Clarification: Plants perform both. They use photosynthesis to create glucose and then use cellular respiration to break down that glucose for ATP, just like animals.
Misconception: Fermentation is a type of respiration that makes ATP.
Clarification: Fermentation itself does not produce ATP. Its primary function is to regenerate NAD⁺ so that glycolysis—the ATP-producing step—can continue in the absence of oxygen.
Misconception: All the ATP from respiration is made in the mitochondrion.
Clarification: A small amount of ATP is made directly in the cytoplasm during glycolysis.

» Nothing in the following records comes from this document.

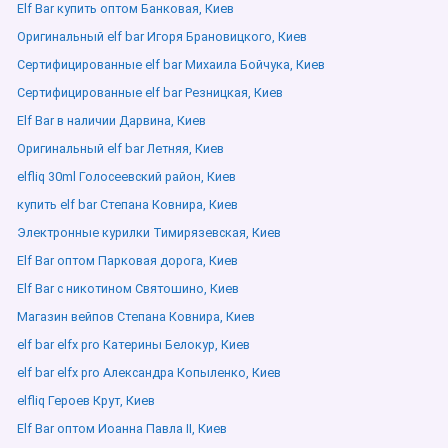
Elf Bar купить оптом Банковая, Киев
Оригинальный elf bar Игоря Брановицкого, Киев
Сертифицированные elf bar Михаила Бойчука, Киев
Сертифицированные elf bar Резницкая, Киев
Elf Bar в наличии Дарвина, Киев
Оригинальный elf bar Летняя, Киев
elfliq 30ml Голосеевский район, Киев
купить elf bar Степана Ковнира, Киев
Электронные курилки Тимирязевская, Киев
Elf Bar оптом Парковая дорога, Киев
Elf Bar с никотином Святошино, Киев
Магазин вейпов Степана Ковнира, Киев
elf bar elfx pro Катерины Белокур, Киев
elf bar elfx pro Александра Копыленко, Киев
elfliq Героев Крут, Киев
Elf Bar оптом Иоанна Павла ІІ, Киев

The vast majority, however, is produced inside the mitochondrion via oxidative phosphorylation.
One-Paragraph Summary
Cellular respiration is the fundamental process by which all life forms harvest chemical energy from macromolecules like glucose to synthesize ATP. In eukaryotes, this multi-stage pathway begins with the anaerobic splitting of glucose in the cytoplasm (glycolysis), followed by the transport of pyruvate into the mitochondria. Inside the mitochondrial matrix, pyruvate is oxidized and completely broken down in the Krebs cycle, releasing CO₂ and loading high-energy electrons onto carriers (NADH and FADH₂). These carriers shuttle the electrons to the electron transport chain on the inner mitochondrial membrane, where their energy is used to create a proton gradient. Finally, this gradient powers ATP synthase to produce the vast majority of the cell's ATP in a process called oxidative phosphorylation, with oxygen acting as the essential final electron acceptor. In the absence of oxygen, cells can resort to fermentation to continue producing a small amount of ATP through glycolysis alone.